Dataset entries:
+---+
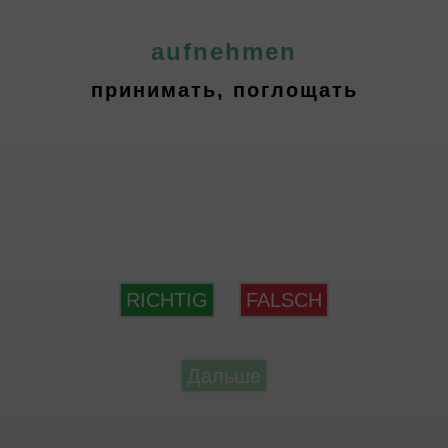
aufnehmen
принимать, поглощать
RICHTIG
FALSCH
Дальше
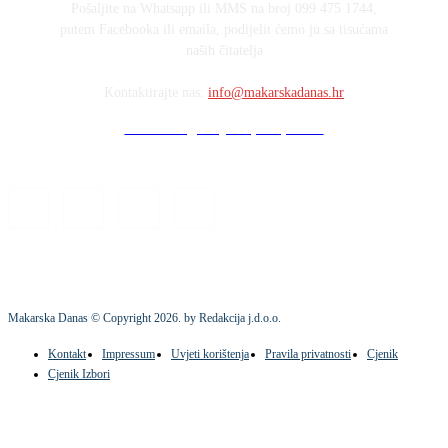
Pošaljite na Whatsapp ili MMS na broj 099 475 1744,
putem Facebooka ili emaila, podijelit ćemo ju sa tisućama
naših čitatelja
Kontaktirajte nas:
info@makarskadanas.hr
Stock images by Depositphotos
Makarska Danas © Copyright
2026
. by Redakcija j.d.o.o.
Kontakt
Impressum
Uvjeti korištenja
Pravila privatnosti
Cjenik
Cjenik Izbori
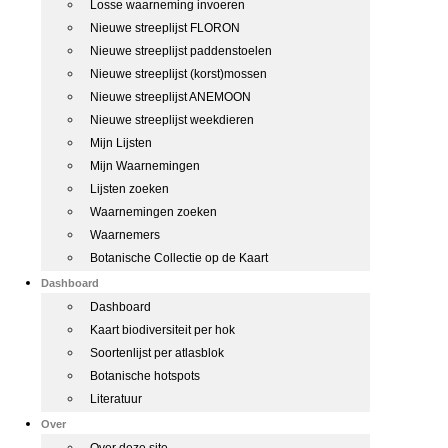
Losse waarneming invoeren
Nieuwe streeplijst FLORON
Nieuwe streeplijst paddenstoelen
Nieuwe streeplijst (korst)mossen
Nieuwe streeplijst ANEMOON
Nieuwe streeplijst weekdieren
Mijn Lijsten
Mijn Waarnemingen
Lijsten zoeken
Waarnemingen zoeken
Waarnemers
Botanische Collectie op de Kaart
Dashboard
Dashboard
Kaart biodiversiteit per hok
Soortenlijst per atlasblok
Botanische hotspots
Literatuur
Over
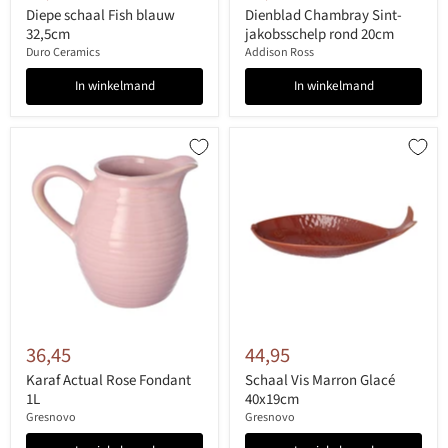
Diepe schaal Fish blauw
Dienblad Chambray Sint-
32,5cm
jakobsschelp rond 20cm
Duro Ceramics
Addison Ross
In winkelmand
In winkelmand
36,45
44,95
Karaf Actual Rose Fondant
Schaal Vis Marron Glacé
1L
40x19cm
Gresnovo
Gresnovo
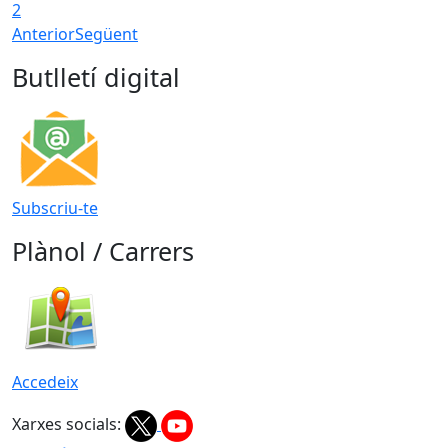
2
Anterior
Següent
Butlletí digital
Subscriu-te
Plànol / Carrers
Accedeix
Xarxes socials:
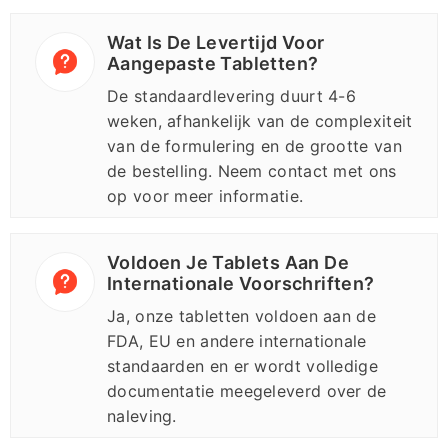
Wat Is De Levertijd Voor
Aangepaste Tabletten?
De standaardlevering duurt 4-6
weken, afhankelijk van de complexiteit
van de formulering en de grootte van
de bestelling. Neem contact met ons
op voor meer informatie.
Voldoen Je Tablets Aan De
Internationale Voorschriften?
Ja, onze tabletten voldoen aan de
FDA, EU en andere internationale
standaarden en er wordt volledige
documentatie meegeleverd over de
naleving.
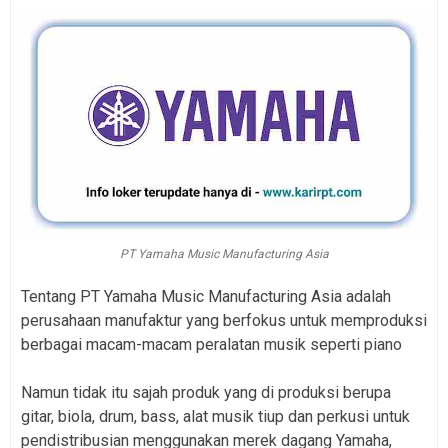
PT Yamaha Music Manufacturing Asia
Tentang PT Yamaha Music Manufacturing Asia adalah
perusahaan manufaktur yang berfokus untuk memproduksi
berbagai macam-macam peralatan musik seperti piano
Namun tidak itu sajah produk yang di produksi berupa
gitar, biola, drum, bass, alat musik tiup dan perkusi untuk
pendistribusian menggunakan merek dagang Yamaha,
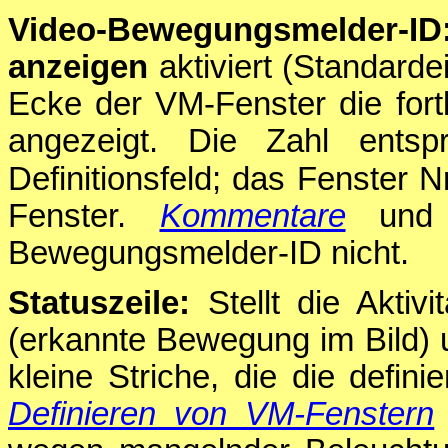
Video-Bewegungsmelder-ID
anzeigen
aktiviert (Standardei
Ecke der VM-Fenster die fo
angezeigt. Die Zahl ents
Definitionsfeld; das Fenster N
Fenster.
Kommentare
und L
Bewegungsmelder-ID nicht.
Statuszeile:
Stellt die Aktiv
(erkannte Bewegung im Bild) 
kleine Striche, die die defin
Definieren von VM-Fenstern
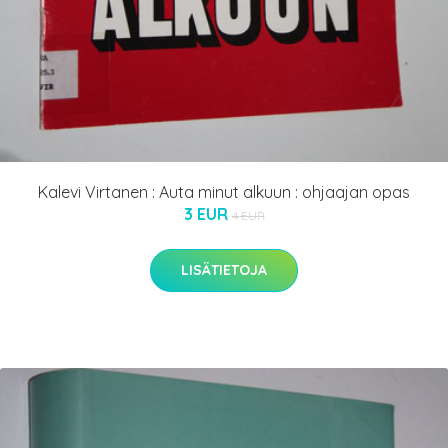
Kalevi Virtanen : Auta minut alkuun : ohjaajan opas
3 EUR
4 EUR
LISÄTIETOJA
+---+
## WHAT TO WORK ON:
Please report every line in the entries above that holds the string "musik".

## EXERCISE OUTPUT:
berbagai macam-macam peralatan musik seperti piano
gitar, biola, drum, bass, alat musik tiup dan perkusi untuk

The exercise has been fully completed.